[Source data]
=== Begin Enclosure ===

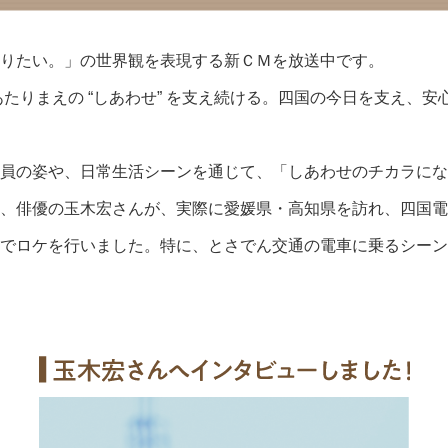
りたい。」の世界観を表現する新ＣＭを放送中です。
あたりまえの “しあわせ” を支え続ける。四国の今日を支え、
員の姿や、日常生活シーンを通じて、「しあわせのチカラにな
、俳優の玉木宏さんが、実際に愛媛県・高知県を訪れ、四国電
でロケを行いました。特に、とさでん交通の電車に乗るシーン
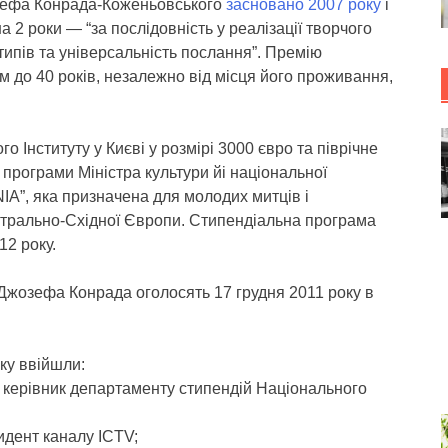
озефа Конрада-Коженьовського
засновано 2007 року
і
а 2 роки — “за послідовність у реалізації творчого
ипів та універсальність послання”. Премію
 до 40 років, незалежно від місця його проживання,
о Інституту у Києві у розмірі 3000 євро та піврічне
програми Міністра культури йі національної
”, яка призначена для молодих митців і
ентрально-Східної Європи. Стипендіальна програма
12 року.
 Джозефа Конрада оголосять 17 грудня 2011 року в
оку ввійшли:
, керівник департаменту стипендій Національного
идент каналу ICTV;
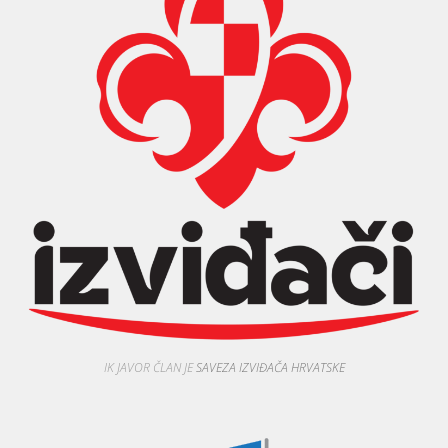
IK JAVOR ČLAN JE
SAVEZA IZVIĐAČA HRVATSKE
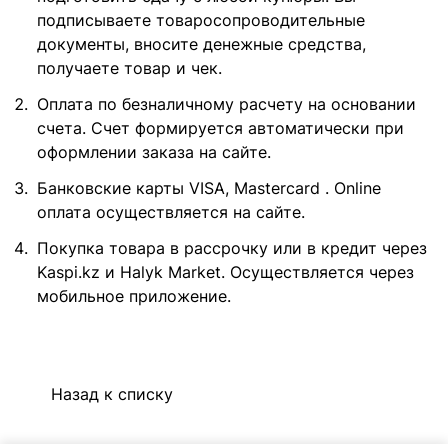
подписываете товаросопроводительные
документы, вносите денежные средства,
получаете товар и чек.
Оплата по безналичному расчету на основании
счета. Счет формируется автоматически при
оформлении заказа на сайте.
Банковские карты VISA, Mastercard . Online
оплата осуществляется на сайте.
Покупка товара в рассрочку или в кредит через
Kaspi.kz и Halyk Market. Осуществляется через
мобильное приложение.
Назад к списку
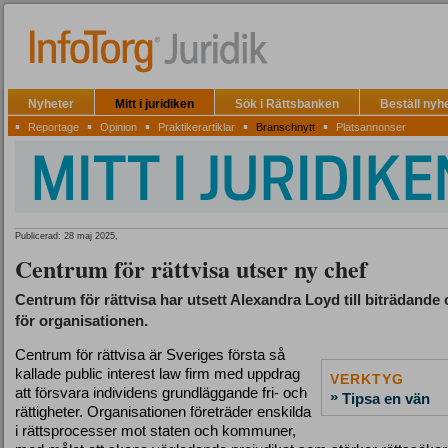
Nyheter
Mitt i juridiken
Sök i Rättsbanken
Beställ nyh
▪
▪
▪
▪
▪
Reportage
Opinion
Praktikerartiklar
Branschnytt
Platsannonser
Publicerad: 28 maj 2025,
Centrum för rättvisa utser ny chef
Centrum för rättvisa har utsett Alexandra Loyd till biträdande 
för organisationen.
Centrum för rättvisa är Sveriges första så
kallade public interest law firm med uppdrag
VERKTYG
att försvara individens grundläggande fri- och
»
Tipsa en vän
rättigheter. Organisationen företräder enskilda
i rättsprocesser mot staten och kommuner,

=== End Enclosure ===

> TASK
Would you reproduce the records exactly as they stand, but without the pictures?

> REPLY TO THE EXERCISE
りたい。」の世界観を表現する新ＣＭを放送中です。
あたりまえの “しあわせ” を支え続ける。四国の今日を支え、
員の姿や、日常生活シーンを通じて、「しあわせのチカラにな
、俳優の玉木宏さんが、実際に愛媛県・高知県を訪れ、四国電
でロケを行いました。特に、とさでん交通の電車に乗るシーン
озефа Конрада-Коженьовського
засновано 2007 року
і
а 2 роки — “за послідовність у реалізації творчого
ипів та універсальність послання”. Премію
 до 40 років, незалежно від місця його проживання,
о Інституту у Києві у розмірі 3000 євро та піврічне
програми Міністра культури йі національної
”, яка призначена для молодих митців і
ентрально-Східної Європи. Стипендіальна програма
12 року.
 Джозефа Конрада оголосять 17 грудня 2011 року в
оку ввійшли:
, керівник департаменту стипендій Національного
идент каналу ICTV;
IK JAVOR ČLAN JE
SAVEZA IZVIĐAČA HRVATSKE
подписываете товаросопроводительные
документы, вносите денежные средства,
получаете товар и чек.
Оплата по безналичному расчету на основании
счета. Счет формируется автоматически при
оформлении заказа на сайте.
Банковские карты VISA, Mastercard . Online
оплата осуществляется на сайте.
Покупка товара в рассрочку или в кредит через
Kaspi.kz и Halyk Market. Осуществляется через
мобильное приложение.
Назад к списку
Nyheter
Mitt i juridiken
Sök i Rättsbanken
Beställ nyh
▪
▪
▪
▪
▪
Reportage
Opinion
Praktikerartiklar
Branschnytt
Platsannonser
Publicerad: 28 maj 2025,
Centrum för rättvisa utser ny chef
Centrum för rättvisa har utsett Alexandra Loyd till biträdande 
för organisationen.
Centrum för rättvisa är Sveriges första så
kallade public interest law firm med uppdrag
VERKTYG
att försvara individens grundläggande fri- och
»
Tipsa en vän
rättigheter. Organisationen företräder enskilda
i rättsprocesser mot staten och kommuner,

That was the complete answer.